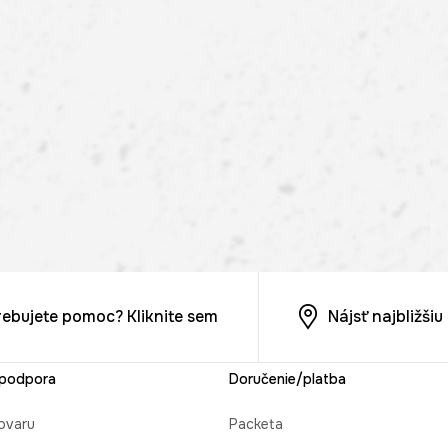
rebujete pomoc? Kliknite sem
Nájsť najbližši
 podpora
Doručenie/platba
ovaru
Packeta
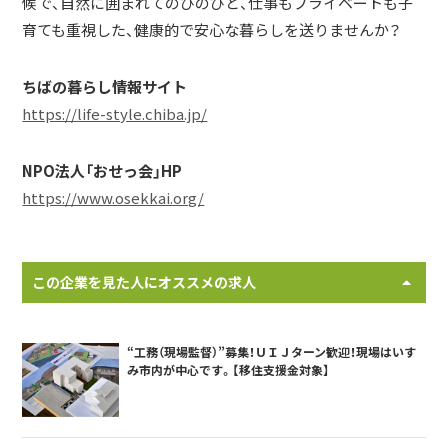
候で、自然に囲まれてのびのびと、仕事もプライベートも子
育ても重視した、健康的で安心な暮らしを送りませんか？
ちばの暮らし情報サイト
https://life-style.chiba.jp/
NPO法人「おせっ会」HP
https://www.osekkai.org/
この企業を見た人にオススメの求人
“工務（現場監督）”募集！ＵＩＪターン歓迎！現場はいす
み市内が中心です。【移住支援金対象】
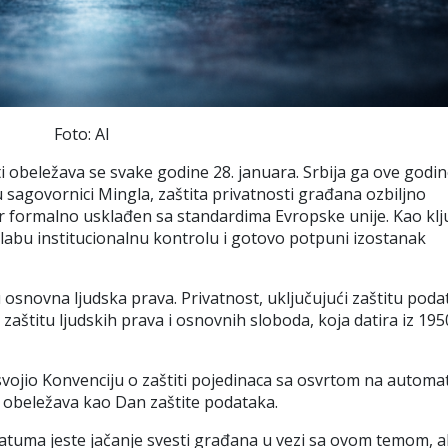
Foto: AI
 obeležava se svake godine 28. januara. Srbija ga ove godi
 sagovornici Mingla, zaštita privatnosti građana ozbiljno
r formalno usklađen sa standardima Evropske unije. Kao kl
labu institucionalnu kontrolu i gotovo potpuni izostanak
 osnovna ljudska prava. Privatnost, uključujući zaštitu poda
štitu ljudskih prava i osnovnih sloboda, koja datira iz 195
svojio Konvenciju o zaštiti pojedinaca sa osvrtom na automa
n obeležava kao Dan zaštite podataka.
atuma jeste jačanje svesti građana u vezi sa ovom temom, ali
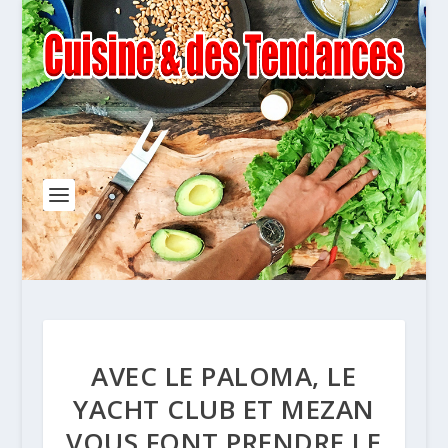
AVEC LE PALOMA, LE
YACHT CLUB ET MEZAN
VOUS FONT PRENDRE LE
┄┄┄┄┄┄
◆ Instructions for the task ◆
Please restate all of the listing above word for word, with no pictures.

◆ Your solution ◆
rebujete pomoc? Kliknite sem
Nájsť najbližši
 podpora
Doručenie/platba
ovaru
Packeta
候で、自然に囲まれてのびのびと、仕事もプライベートも子
育ても重視した、健康的で安心な暮らしを送りませんか？
ちばの暮らし情報サイト
https://life-style.chiba.jp/
NPO法人「おせっ会」HP
https://www.osekkai.org/
この企業を見た人にオススメの求人
“工務（現場監督）”募集！ＵＩＪターン歓迎！現場はいす
み市内が中心です。【移住支援金対象】
Foto: AI
 obeležava se svake godine 28. januara. Srbija ga ove godi
 sagovornici Mingla, zaštita privatnosti građana ozbiljno
r formalno usklađen sa standardima Evropske unije. Kao kl
labu institucionalnu kontrolu i gotovo potpuni izostanak
 osnovna ljudska prava. Privatnost, uključujući zaštitu poda
štitu ljudskih prava i osnovnih sloboda, koja datira iz 195
svojio Konvenciju o zaštiti pojedinaca sa osvrtom na automa
n obeležava kao Dan zaštite podataka.
atuma jeste jačanje svesti građana u vezi sa ovom temom, ali
AVEC LE PALOMA, LE
YACHT CLUB ET MEZAN
VOUS FONT PRENDRE LE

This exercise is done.